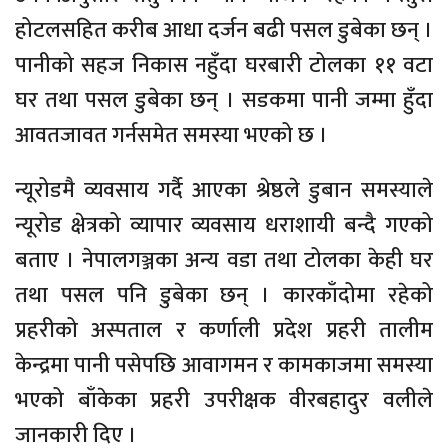
होटलसहित करीब आधा दर्जन बढी पसल डुबेका छन् ।
पानीको सहज निकास नहुँदा घरबारी टोलका ११ वटा
घर तथा पसल डुबेका छन् । सडकमा पानी जम्मा हुँदा
आवतजावत गर्नसमेत समस्या भएको छ ।
न्यूरोडमै व्यवसाय गर्दै आएका श्रेष्ठले डुबान समस्याले
न्यूरोड क्षेत्रको व्यापार व्यवसाय धराशायी बन्दै गएको
बताए । नेपालगञ्जका अन्य वडा तथा टोलका केही घर
तथा पसल पनि डुबेका छन् । कारकाँदोमा रहेको
प्रहरीको अस्पताल र कर्णाली प्रदेश प्रहरी तालीम
केन्द्रमा पानी पसेपछि आवागमन र कामकाजमा समस्या
भएको बाँकेका प्रहरी उपरीक्षक वीरबहादुर वलीले
जानकारी दिए ।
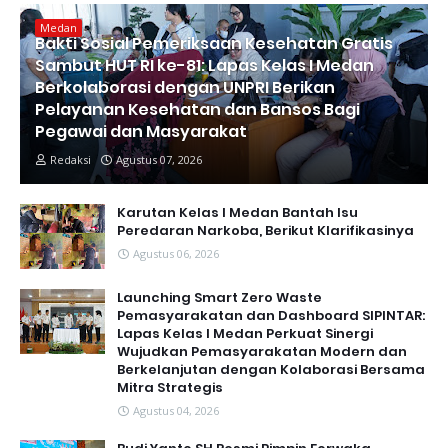
Medan
Bakti Sosial Pemeriksaan Kesehatan Gratis
Sambut HUT RI ke-81: Lapas Kelas I Medan
Berkolaborasi dengan UNPRI Berikan
Pelayanan Kesehatan dan Bansos Bagi
Pegawai dan Masyarakat
Redaksi
Agustus 07, 2026
Karutan Kelas I Medan Bantah Isu
Peredaran Narkoba, Berikut Klarifikasinya
Agustus 06, 2026
Launching Smart Zero Waste
Pemasyarakatan dan Dashboard SIPINTAR:
Lapas Kelas I Medan Perkuat Sinergi
Wujudkan Pemasyarakatan Modern dan
Berkelanjutan dengan Kolaborasi Bersama
Mitra Strategis
Agustus 04, 2026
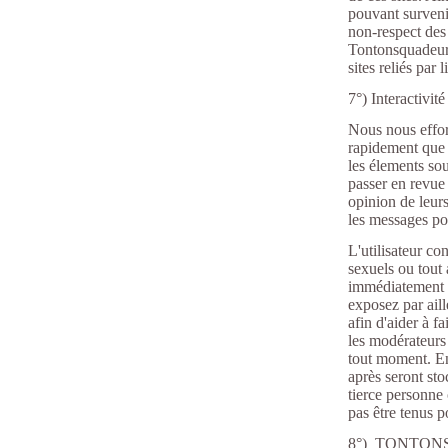
pouvant survenir 
non-respect des 
Tontonsquadeurs6
sites reliés par
7°) Interactivit
Nous nous effor
rapidement que p
les élements sou
passer en revue
opinion de leurs
les messages po
L'utilisateur co
sexuels ou tout 
immédiatement d
exposez par aill
afin d'aider à f
les modérateurs 
tout moment. En 
après seront st
tierce personne
pas être tenus p
8°) TONTO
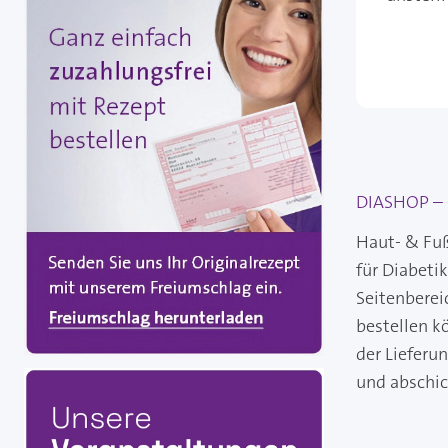
DIASHOP – I
Haut- & Fuß
für Diabeti
Seitenberei
bestellen k
der Lieferu
und abschi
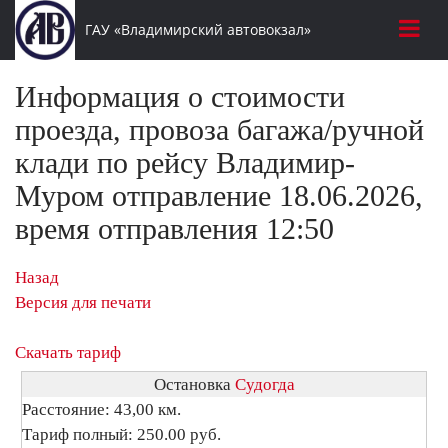
ГАУ «Владимирский автовокзал»
Информация о стоимости
проезда, провоза багажа/ручной
клади по рейсу Владимир-
Муром отправление 18.06.2026,
время отправления 12:50
Назад
Версия для печати
Скачать тариф
Остановка
Судогда
Расстояние: 43,00 км.
Тариф полный: 250.00 руб.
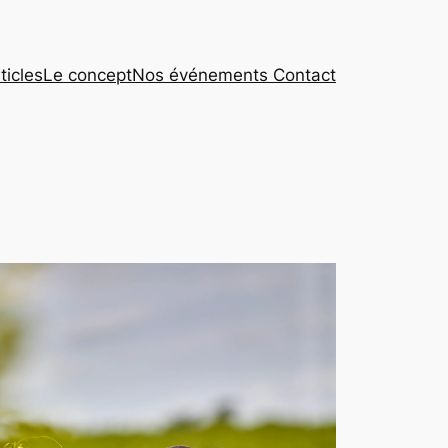
ticles
Le concept
Nos événements
Contact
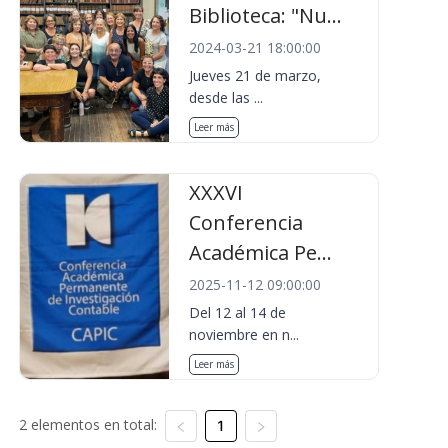
Biblioteca: "Nu...
2024-03-21 18:00:00
Jueves 21 de marzo,
desde las ...
Leer más
XXXVI
Conferencia
Académica Pe...
2025-11-12 09:00:00
Del 12 al 14 de
noviembre en n...
Leer más
2 elementos en total:
1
────────────────────
* **WHAT THE EXERCISE ASKS**: A word-for-word repetition of the data above, without pictures, is the expected answer.

* **SOLVED EXERCISE**:
होटलसहित करीब आधा दर्जन बढी पसल डुबेका छन् ।
पानीको सहज निकास नहुँदा घरबारी टोलका ११ वटा
घर तथा पसल डुबेका छन् । सडकमा पानी जम्मा हुँदा
आवतजावत गर्नसमेत समस्या भएको छ ।
न्यूरोडमै व्यवसाय गर्दै आएका श्रेष्ठले डुबान समस्याले
न्यूरोड क्षेत्रको व्यापार व्यवसाय धराशायी बन्दै गएको
बताए । नेपालगञ्जका अन्य वडा तथा टोलका केही घर
तथा पसल पनि डुबेका छन् । कारकाँदोमा रहेको
प्रहरीको अस्पताल र कर्णाली प्रदेश प्रहरी तालीम
केन्द्रमा पानी पसेपछि आवागमन र कामकाजमा समस्या
भएको बाँकेका प्रहरी उपरीक्षक वीरबहादुर वलीले
जानकारी दिए ।
Medan
Bakti Sosial Pemeriksaan Kesehatan Gratis
Sambut HUT RI ke-81: Lapas Kelas I Medan
Berkolaborasi dengan UNPRI Berikan
Pelayanan Kesehatan dan Bansos Bagi
Pegawai dan Masyarakat
Redaksi
Agustus 07, 2026
Karutan Kelas I Medan Bantah Isu
Peredaran Narkoba, Berikut Klarifikasinya
Agustus 06, 2026
Launching Smart Zero Waste
Pemasyarakatan dan Dashboard SIPINTAR:
Lapas Kelas I Medan Perkuat Sinergi
Wujudkan Pemasyarakatan Modern dan
Berkelanjutan dengan Kolaborasi Bersama
Mitra Strategis
Agustus 04, 2026
pouvant survenir 
non-respect des 
Tontonsquadeurs6
sites reliés par
7°) Interactivit
Nous nous effor
rapidement que p
les élements sou
passer en revue
opinion de leurs
les messages po
L'utilisateur co
sexuels ou tout 
immédiatement d
exposez par aill
afin d'aider à f
les modérateurs 
tout moment. En 
après seront st
tierce personne
pas être tenus p
8°) TONTO
DIASHOP – I
Haut- & Fuß
für Diabeti
Seitenberei
bestellen k
der Lieferu
und abschi
ГАУ «Владимирский автовокзал»
Информация о стоимости
проезда, провоза багажа/ручной
клади по рейсу Владимир-
Муром отправление 18.06.2026,
время отправления 12:50
Назад
Версия для печати
Скачать тариф
Остановка
Судогда
Расстояние: 43,00 км.
Тариф полный: 250.00 руб.
ticles
Le concept
Nos événements
Contact
Biblioteca: "Nu...
2024-03-21 18:00:00
Jueves 21 de marzo,
desde las ...
Leer más
XXXVI
Conferencia
Académica Pe...
2025-11-12 09:00:00
Del 12 al 14 de
noviembre en n...
Leer más
2 elementos en total:
1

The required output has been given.